Wider den Beschleunigungswahn – Seminar zur Hochbegabtenförderung

Am Abend des 23.11.2015 besuchte Ministerialrat Walter Diehl, der Referatsleiter Hochbegabtenförderung im hessischen Kultusministerium, das Litauische Gymnasium. Im Schlosssaal informierte er Lehrer und Eltern der Schule, die seit 2010 das Gütesiegel besitzt, über den aktuellen Stand der Hochbegabtenförderung in Hessen.

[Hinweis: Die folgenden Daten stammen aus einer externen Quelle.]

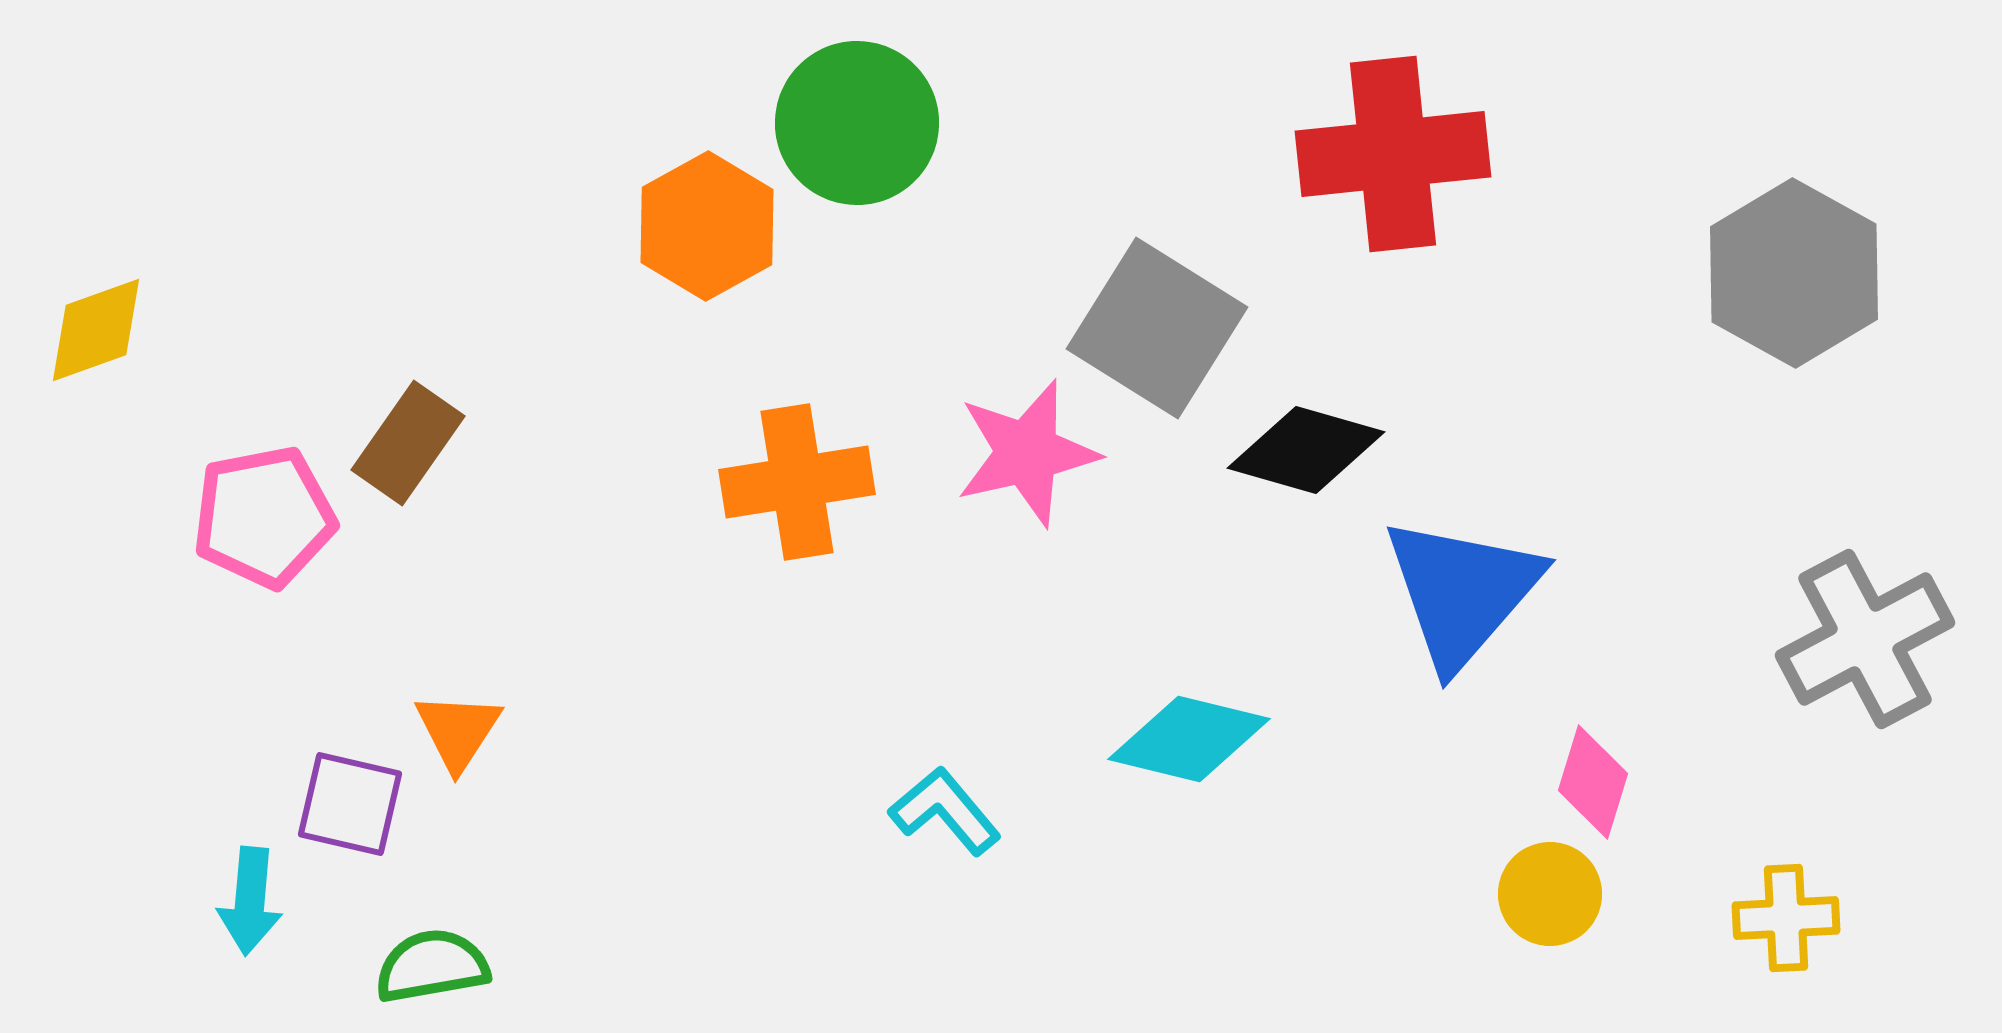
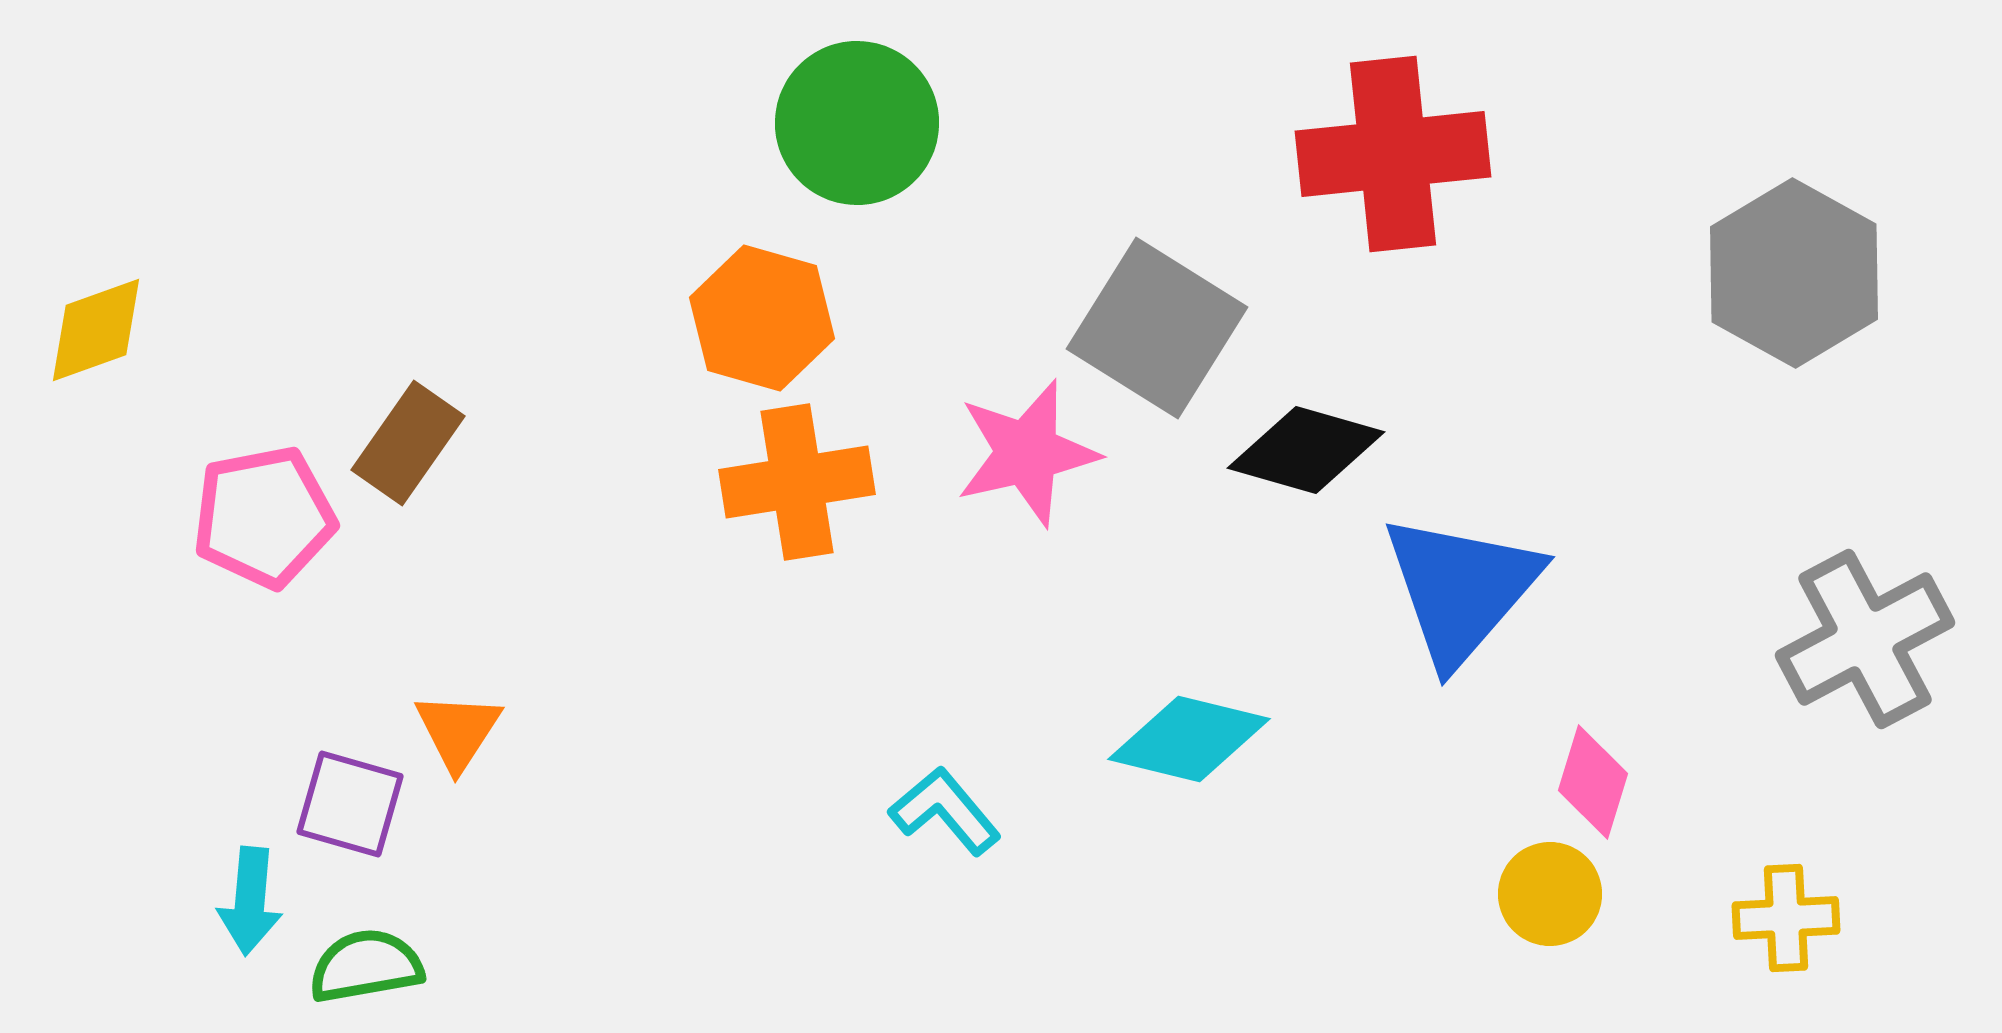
orange hexagon: moved 55 px right, 92 px down; rotated 15 degrees counterclockwise
blue triangle: moved 1 px left, 3 px up
purple square: rotated 3 degrees clockwise
green semicircle: moved 66 px left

Am Abend des 23.11.2015 besuchte Ministerialrat Walter Diehl, der Referatsleiter Hochbegabtenförderung im hessischen Kultusministerium, das Litauische Gymnasium. Im Schlosssaal informierte er Lehrer und Eltern der Schule, die seit 2010 das Gütesiegel besitzt, über den aktuellen Stand der Hochbegabtenförderung in Hessen.

Ministerialrat Diehl arbeitet seit 28 Jahren im Kultusministerium und beschäftigt sich seit 17 Jahren intensiv mit der Förderung von Hochbegabten. Zunächst sprach er der Schulleiterin des Litauischen Gymnasiums, Janina Vaitkiene, seinen Dank aus, dass auch das Litauische Gymnasium in der Hochbegabtenförderung dabei ist. Er sagte, an dieser Schule herrsche ein besonders gutes Klima und man kümmere sich um soziale Reifung der Schülerinnen und Schüler. Das Gütesiegel wird im kommenden Jahr für weitere drei Jahre verlängert werden. An der in der Schule geplanten Veranstaltung zur Hochbegabtenförderung am 13. Februar 2016 mit zwei Professoren werde auch er teilnehmen, sagte Diehl.

In Hessen werde versucht, Hochbegabtenförderung im Rahmen der wissenschaftlich-empirischen Forschung in die Realität umzusetzen. Diehl sagte, intellektuell hochbegabte Schüler verfügen über exzellente kognitive Fähigkeiten, unterscheiden sich in aller Regel sonst aber kaum von ihren (anders begabten) Alters- und Klassenkameraden. Unter ihnen gibt es auch eine statistisch kleine Gruppe von Hochbegabten mit Problembelastung, die besonders gefördert werden müssen. Unter anderem sprach der Ministerialrat von Forschungsprojekten, in dem der Intelligenzquotient von G 8- und G 9-Abiturienten gemessen wurde. Dabei gab es ein verblüffendes Ergebnis: Der IQ von Schülern, die 13 Jahre die Schule besuchten, war um acht, in einer anderen Studie sogar um elf Punkte höher als derer, die früher ihr Abitur machten. Im Durchschnitt steigert der Schulbesuch monatlich den IQ um etwa einen halben Punkt. Gegen Ende seines Vortrags sagte Diehl, dass Hessen es sich schwerer macht als andere Bundesländer. Hochbegabte werden hier nicht nur in Gymnasien, sondern auch in Grundschulen, Realschulen, Förderschulen und beruflichen Schulen gesucht und gefördert.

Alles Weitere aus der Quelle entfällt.